A senior Treasury official and Federal Reserve officials on calls with reporters Sunday night insisted these moves to pay the deposits of Silicon Valley Bank are not a bailout.
The officials stressed that the funds used to pay depositors of Silicon Valley Bank and Signature Bank will come from the FDIC's Deposit Insurance Fund (DIF). The DIF is funded by fees on banks, and then from earnings on their investments such as Treasury securities, and currently has more than $100 billion in it, according to officials.
"The Deposit Insurance Fund is bearing the risk. This is not funds from the taxpayer," a senior Treasury official said.

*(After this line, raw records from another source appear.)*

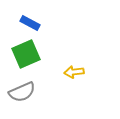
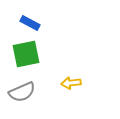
green square: rotated 12 degrees clockwise
yellow arrow: moved 3 px left, 11 px down
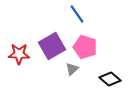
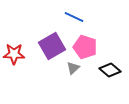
blue line: moved 3 px left, 3 px down; rotated 30 degrees counterclockwise
red star: moved 5 px left
gray triangle: moved 1 px right, 1 px up
black diamond: moved 9 px up
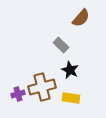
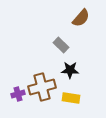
black star: rotated 24 degrees counterclockwise
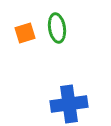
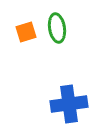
orange square: moved 1 px right, 1 px up
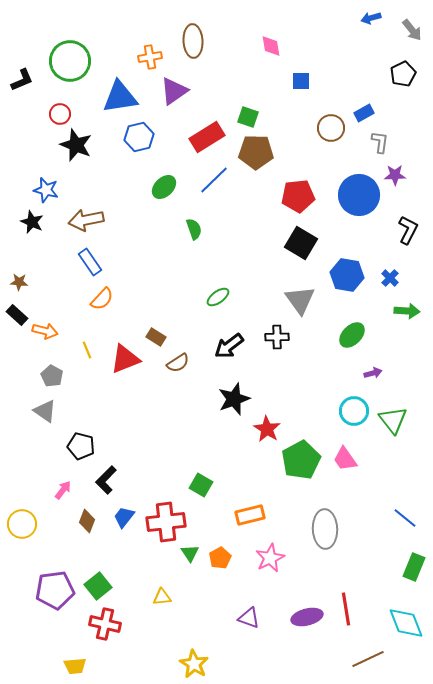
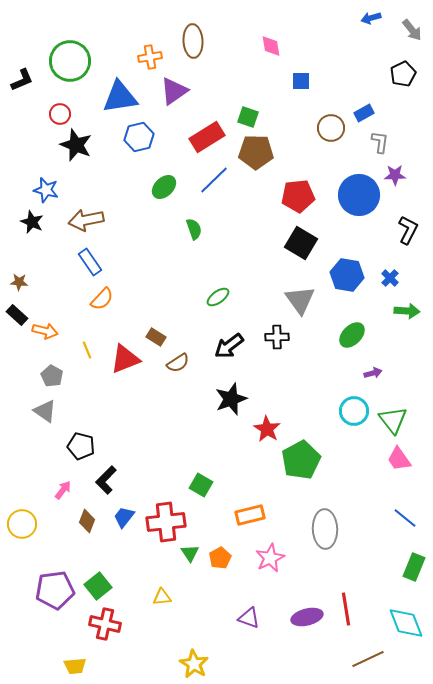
black star at (234, 399): moved 3 px left
pink trapezoid at (345, 459): moved 54 px right
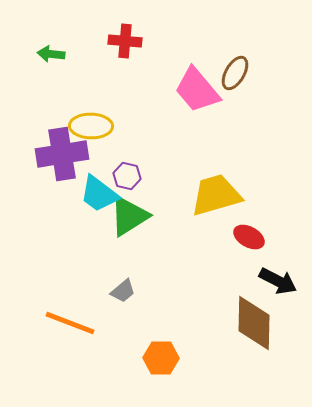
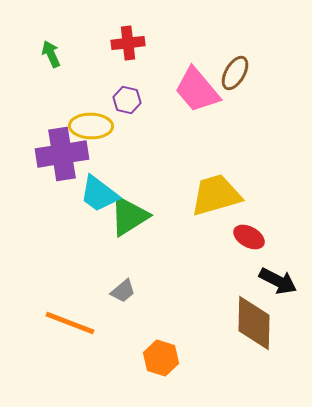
red cross: moved 3 px right, 2 px down; rotated 12 degrees counterclockwise
green arrow: rotated 60 degrees clockwise
purple hexagon: moved 76 px up
orange hexagon: rotated 16 degrees clockwise
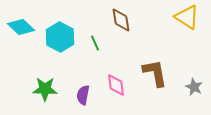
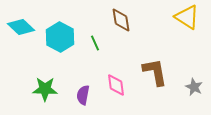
brown L-shape: moved 1 px up
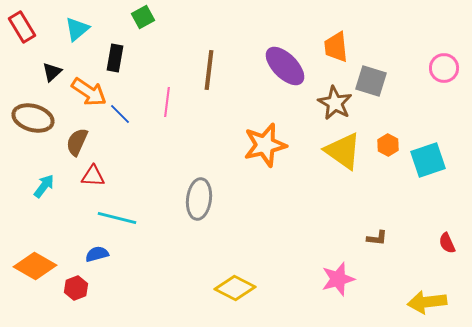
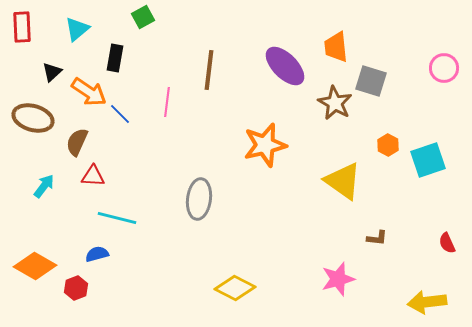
red rectangle: rotated 28 degrees clockwise
yellow triangle: moved 30 px down
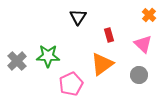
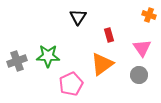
orange cross: rotated 24 degrees counterclockwise
pink triangle: moved 1 px left, 4 px down; rotated 12 degrees clockwise
gray cross: rotated 24 degrees clockwise
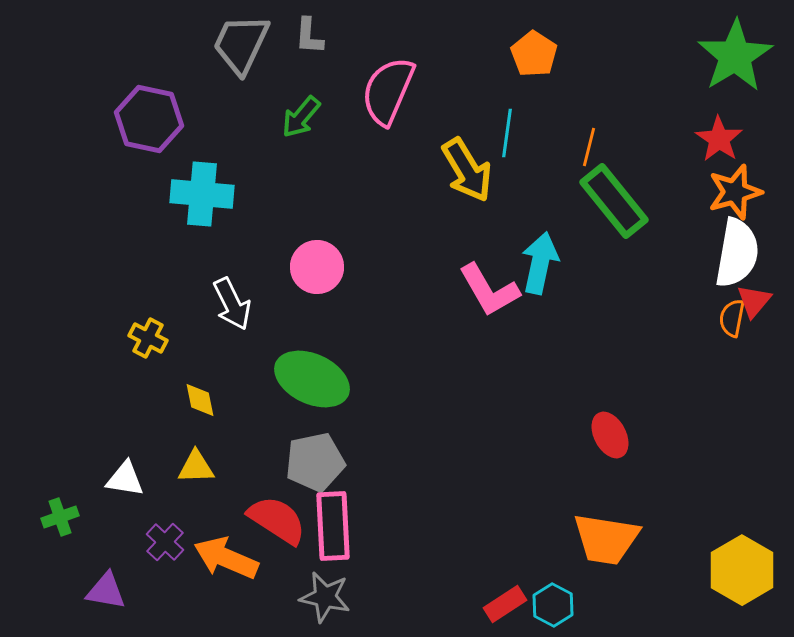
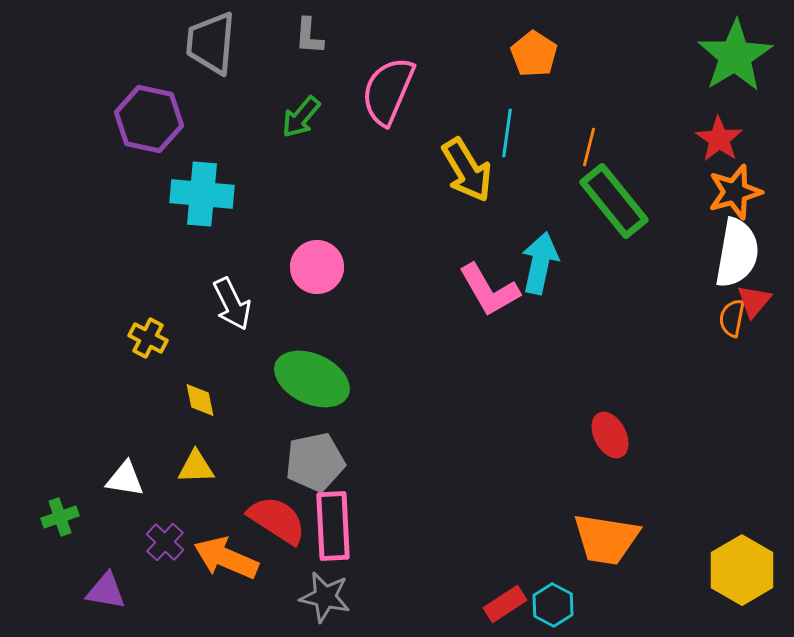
gray trapezoid: moved 30 px left, 1 px up; rotated 20 degrees counterclockwise
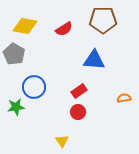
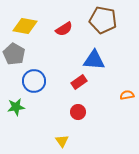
brown pentagon: rotated 12 degrees clockwise
blue circle: moved 6 px up
red rectangle: moved 9 px up
orange semicircle: moved 3 px right, 3 px up
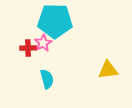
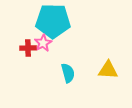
cyan pentagon: moved 2 px left
yellow triangle: rotated 10 degrees clockwise
cyan semicircle: moved 21 px right, 6 px up
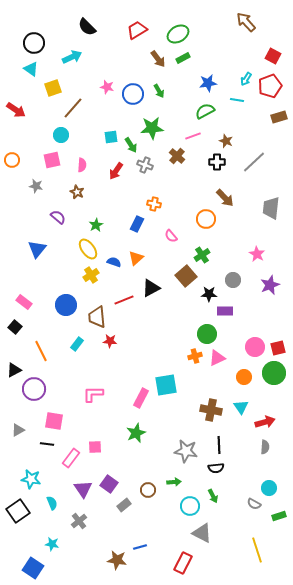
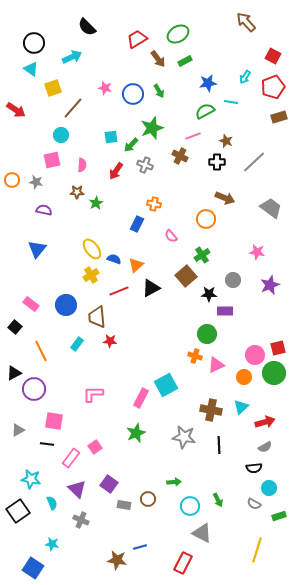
red trapezoid at (137, 30): moved 9 px down
green rectangle at (183, 58): moved 2 px right, 3 px down
cyan arrow at (246, 79): moved 1 px left, 2 px up
red pentagon at (270, 86): moved 3 px right, 1 px down
pink star at (107, 87): moved 2 px left, 1 px down
cyan line at (237, 100): moved 6 px left, 2 px down
green star at (152, 128): rotated 15 degrees counterclockwise
green arrow at (131, 145): rotated 77 degrees clockwise
brown cross at (177, 156): moved 3 px right; rotated 14 degrees counterclockwise
orange circle at (12, 160): moved 20 px down
gray star at (36, 186): moved 4 px up
brown star at (77, 192): rotated 24 degrees counterclockwise
brown arrow at (225, 198): rotated 24 degrees counterclockwise
gray trapezoid at (271, 208): rotated 120 degrees clockwise
purple semicircle at (58, 217): moved 14 px left, 7 px up; rotated 28 degrees counterclockwise
green star at (96, 225): moved 22 px up
yellow ellipse at (88, 249): moved 4 px right
pink star at (257, 254): moved 2 px up; rotated 21 degrees counterclockwise
orange triangle at (136, 258): moved 7 px down
blue semicircle at (114, 262): moved 3 px up
red line at (124, 300): moved 5 px left, 9 px up
pink rectangle at (24, 302): moved 7 px right, 2 px down
pink circle at (255, 347): moved 8 px down
orange cross at (195, 356): rotated 32 degrees clockwise
pink triangle at (217, 358): moved 1 px left, 7 px down
black triangle at (14, 370): moved 3 px down
cyan square at (166, 385): rotated 20 degrees counterclockwise
cyan triangle at (241, 407): rotated 21 degrees clockwise
pink square at (95, 447): rotated 32 degrees counterclockwise
gray semicircle at (265, 447): rotated 56 degrees clockwise
gray star at (186, 451): moved 2 px left, 14 px up
black semicircle at (216, 468): moved 38 px right
purple triangle at (83, 489): moved 6 px left; rotated 12 degrees counterclockwise
brown circle at (148, 490): moved 9 px down
green arrow at (213, 496): moved 5 px right, 4 px down
gray rectangle at (124, 505): rotated 48 degrees clockwise
gray cross at (79, 521): moved 2 px right, 1 px up; rotated 28 degrees counterclockwise
yellow line at (257, 550): rotated 35 degrees clockwise
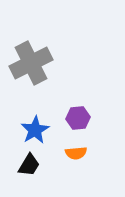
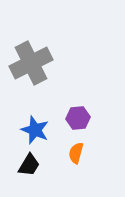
blue star: rotated 20 degrees counterclockwise
orange semicircle: rotated 110 degrees clockwise
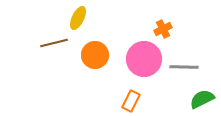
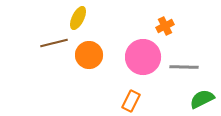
orange cross: moved 2 px right, 3 px up
orange circle: moved 6 px left
pink circle: moved 1 px left, 2 px up
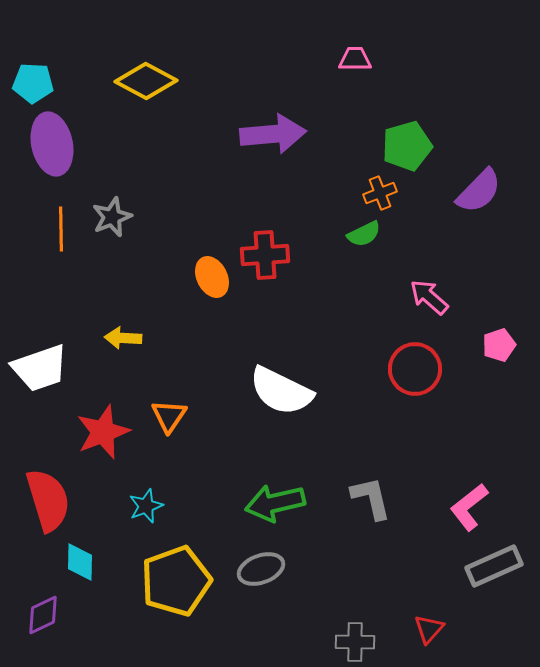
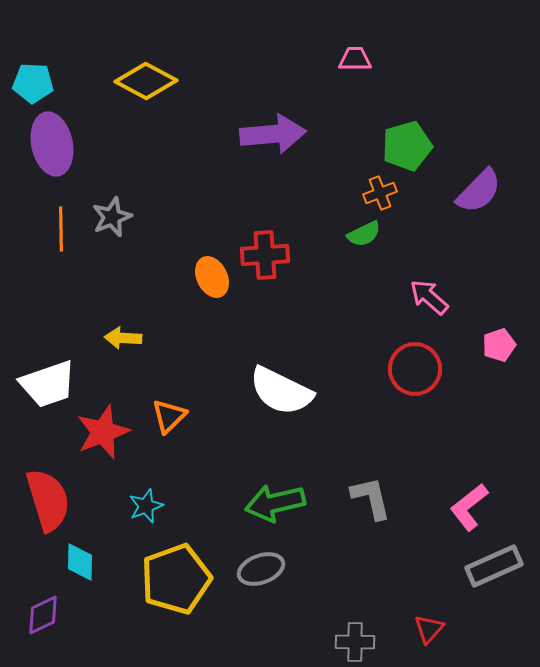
white trapezoid: moved 8 px right, 16 px down
orange triangle: rotated 12 degrees clockwise
yellow pentagon: moved 2 px up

The senior Treasury official also stressed that taxpayers are not paying for these moves -- the banks' shareholders are. "The bank's equity and bondholders are being wiped out. They took a risk as owners of the securities, they will take the losses," the senior Treasury official said.
Officials were repeatedly pressed by reporters on if these moves on Silicon Valley Bank and Signature Bank would establish a precedent to cover uninsured funds and leave taxpayers vulnerable in the future if FDIC funds were not sufficient.
"Right now, we are very focused on addressing the current issue and taking care of the current system and stabilizing the banking systems -- or the uninsured, and assuring uninsured depositors that they will be made whole. But I do think we will be looking back with time and reassess and assess whether any changes should be made," the senior Treasury official said.
Regulators took the unusual step of designating both Silicon Valley Bank and Signature Bank as "systemic risks" to the financial system, a designation has not been used since 2008.
"I'm grateful that the Federal regulators have taken steps to do just that, and I hope that these actions will provide increased confidence in the stability of our banking system," New York Gov. Kathy Hochul said in a statement. "Many depositors at these banks are small businesses, including those driving the innovation economy, and their success is key to New York's robust economy."
Sen. Mark Warner, D-Va., told told "This Week" co-anchor Martha Raddatz earlier Sunday, "Let's see what happens today," pumping the breaks on a potential SVB bailout.
"I know I've been in conversations with the regulators, the administration, the Fed; the best outcome will be can they find a buyer for this SVB bank today before the markets open in Asia later in the day. That would be the best making sure that depositors -- remember that shareholders in the bank are going to lose their money, let's be clear about that -- but the depositors can be taken care of. And the best outcome will be an acquisition of SVB," he said.
"Let me be clear that during the financial crisis, there were investors and owners of systemic large banks that were bailed out, and we're certainly not looking. And the reforms that have been put in place mean that we're not going to do that again. But we are concerned about depositors and are focused on trying to meet their needs," Treasury Secretary Janet Yellen said on CBS' "Face the Nation" Sunday.
ABC News' Zunaira Zaki and Tal Axelrod contributed to this report.